Text: so-and-so white rice
Source: Python Technology [official ID: PYTHonAll]

Welcome to the wechat official account: Python Technology, here we have personally written 100 days of practical training, a variety of interesting programming practices, a variety of learning materials, and a large group of lovely friends to discuss with each other.

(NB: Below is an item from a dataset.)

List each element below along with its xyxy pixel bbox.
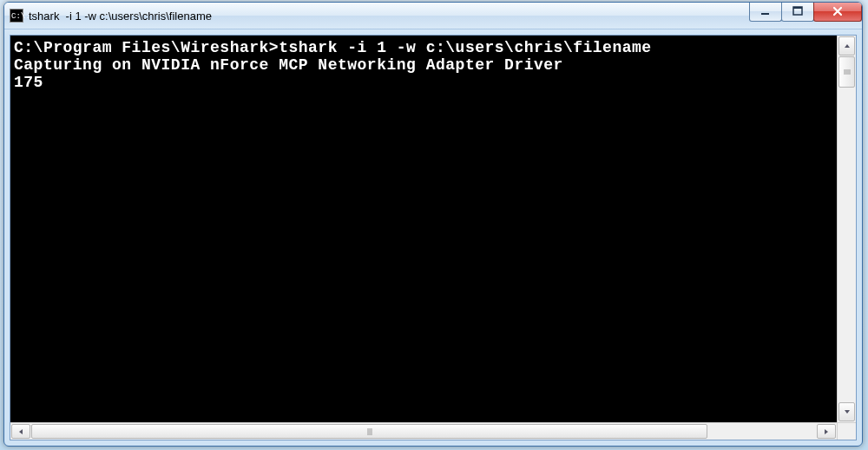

Download the B site video using Python

Site B, which has 1.72 monthly users, is a video download site for Pythonista. For some unknown reason, videos that have been added to your favorites sometimes fail to work

Analysis of the page

First of all, we open a video in B site (www.bilibili.com/video/BV1Vh… F12 analysis of a wave, in the figure below you can see that there are multiple m4S ending links, and the response type is video/ MP4

Open the panel to the Elements interface and find a javascript variable called window.playinfo. The content is similar to the URL shown in the figure above. It is an M4S link and the target is found

Get the title and link

Capture video page and BeautifulSoup module parse page, get video title and link (www.bilibili.com/video/BV17K…

def __init__(self, bv) :
    # Video page address
    self.url = 'https://www.bilibili.com/video/' + bv
    # Download start time
    self.start_time = time.time()

def get_vedio_info(self) :
    try:
        headers = {
            'User-Agent': 'the Mozilla / 5.0 (Windows NT 10.0; Win64; X64) AppleWebKit/537.36 (KHTML, like Gecko) Chrome/84.0.4147.89 Safari
        }

        response = requests.get(url = self.url, headers = headers)
        if response.status_code == 200:

            bs = BeautifulSoup(response.text, 'html.parser')
            # Get the video title
            video_title = bs.find('span', class_='tit').get_text()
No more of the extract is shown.